Dataset entries
-- Opening Marker --

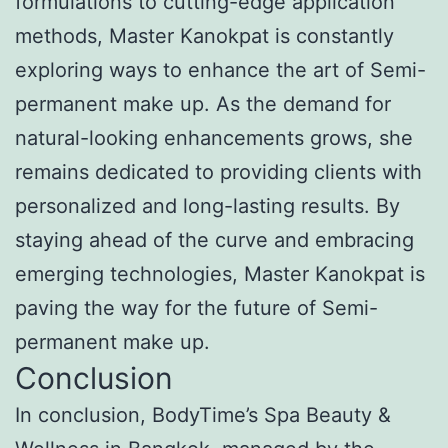
formulations to cutting-edge application
methods, Master Kanokpat is constantly
exploring ways to enhance the art of Semi-
permanent make up. As the demand for
natural-looking enhancements grows, she
remains dedicated to providing clients with
personalized and long-lasting results. By
staying ahead of the curve and embracing
emerging technologies, Master Kanokpat is
paving the way for the future of Semi-
permanent make up.
Conclusion
In conclusion, BodyTime’s Spa Beauty &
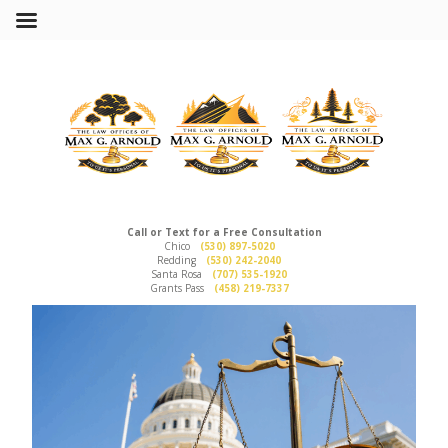
Call or Text for a Free Consultation
Chico
(530) 897-5020
Redding
(530) 242-2040
Santa Rosa
(707) 535-1920
Grants Pass
(458) 219-7337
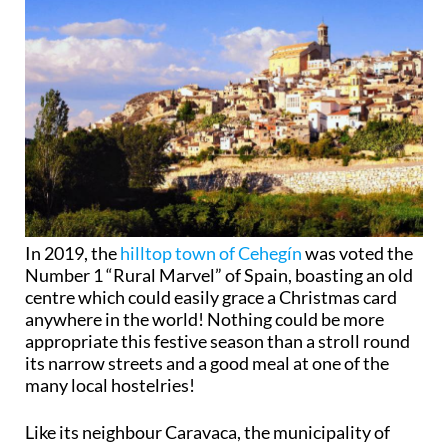
In 2019, the
hilltop town of Cehegín
was voted the
Number 1 “Rural Marvel” of Spain, boasting an old
centre which could easily grace a Christmas card
anywhere in the world! Nothing could be more
appropriate this festive season than a stroll round
its narrow streets and a good meal at one of the
many local hostelries!
Like its neighbour Caravaca, the municipality of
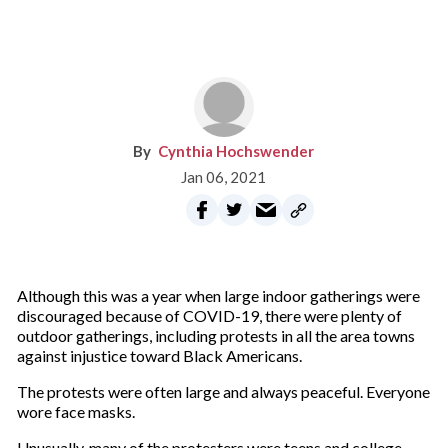
Cynthia Hochswender
Jan 06, 2021
Although this was a year when large indoor gatherings were
discouraged because of COVID-19, there were plenty of
outdoor gatherings, including protests in all the area towns
against injustice toward Black Americans.
The protests were often large and always peaceful. Everyone
wore face masks.
Unusually, many of the protesters were teens and college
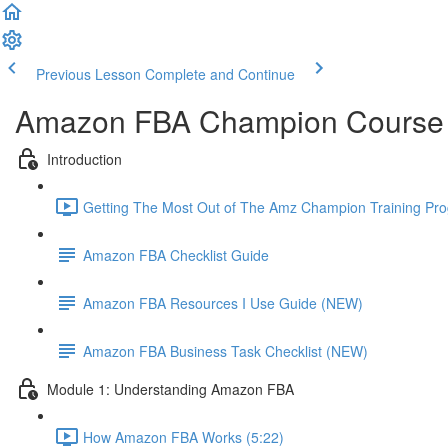
Previous Lesson
Complete and Continue
Amazon FBA Champion Course 
Introduction
Getting The Most Out of The Amz Champion Training Pro
Amazon FBA Checklist Guide
Amazon FBA Resources I Use Guide (NEW)
Amazon FBA Business Task Checklist (NEW)
Module 1: Understanding Amazon FBA
How Amazon FBA Works (5:22)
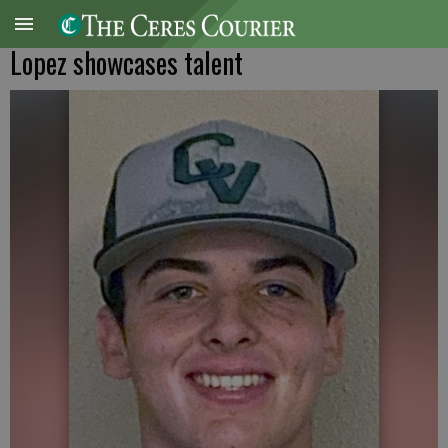
Lopez showcases talent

-- Closing Marker --

-- TASK DETAILS --
Ascertain the number of lines in the entries that include the word "Kanokpat", and report only that number.

-- SOLUTION FOR THIS PROBLEM --
2